Choose JupyterLab if: You need the most flexible, extensible notebook platform with support for virtually any programming language. The massive extension ecosystem and industry-standard status make it the safest choice for most data science teams.

Why Self-Host Your Data Notebook Platform?

Cloud notebook services (Google Colab, Databricks notebooks, SageMaker) offer convenience but come with data transfer costs, usage limits, and vendor lock-in. Self-hosting keeps your data, code, and compute resources under your control.

Data governance — sensitive datasets, customer information, and proprietary models never leave your infrastructure. This is essential for organizations with strict data residency or compliance requirements.

Unlimited compute — cloud notebooks impose memory, CPU, and runtime limits.
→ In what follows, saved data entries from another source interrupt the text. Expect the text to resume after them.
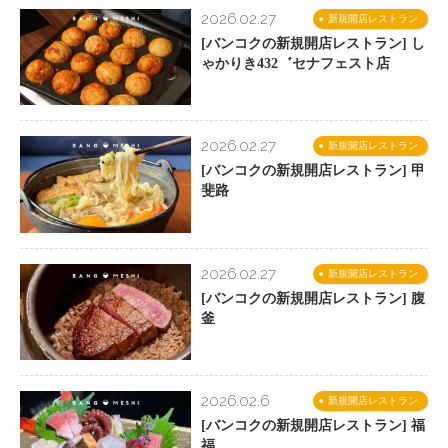
2026.02.27
新規開店レストラン
[バンコクの新規開店レストラン] し
ゃかりき432゛セナフェスト店
2026.02.27
新規開店レストラン
[バンコクの新規開店レストラン] 甲
斐路
2026.02.27
新規開店レストラン
[バンコクの新規開店レストラン] 腹
釜
2026.02.6
新規開店レストラン
[バンコクの新規開店レストラン] 福
福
Self-hosted platforms can use your full cluster capacity for long-running analyses, large dataset processing, and model training.

Custom environment — install any library, connect to any database, and configure any tool your team needs without waiting for cloud platform updates or dealing with sandbox restrictions.

For related data science infrastructure, see our JupyterHub multi-user platform guide and our ELN lab notebook comparison.

FAQ

Can Zeppelin and JupyterLab run side by side?

Yes. They use different default ports (Zeppelin: 8080, JupyterLab: 8888) and can run on the same server. You can also route both through a reverse proxy with different path prefixes for unified access.

Does Polynote support languages other than Scala and Python?

Polynote is specifically designed for Scala and Python interoperability. It doesn’t support other languages natively. If you need R, Julia, or other kernels, JupyterLab is a better choice.

How do I add custom Python libraries to JupyterLab?

If you’re using the official Jupyter Docker stacks, you can extend the image with a Dockerfile that installs additional packages via pip install. Alternatively, run !pip install package-name directly in a notebook cell for temporary installations.

Can Zeppelin connect to external databases?

Yes. Zeppelin has built-in JDBC interpreters that can connect to PostgreSQL, MySQL, Oracle, and other databases. You need to place the appropriate JDBC driver JAR files in Zeppelin’s interpreter/jdbc/ directory.

Is JupyterLab suitable for production dashboards?

JupyterLab itself is an interactive development environment. For production dashboards, consider using Voila (which converts notebooks to standalone web apps) or Panel (which creates interactive dashboards from Python code).

How do I secure a self-hosted notebook platform?

All three platforms support token-based authentication. Zeppelin also supports Shiro and LDAP authentication. JupyterLab can integrate with OAuth providers. Always run behind a reverse proxy with TLS, and restrict access to your internal network or VPN.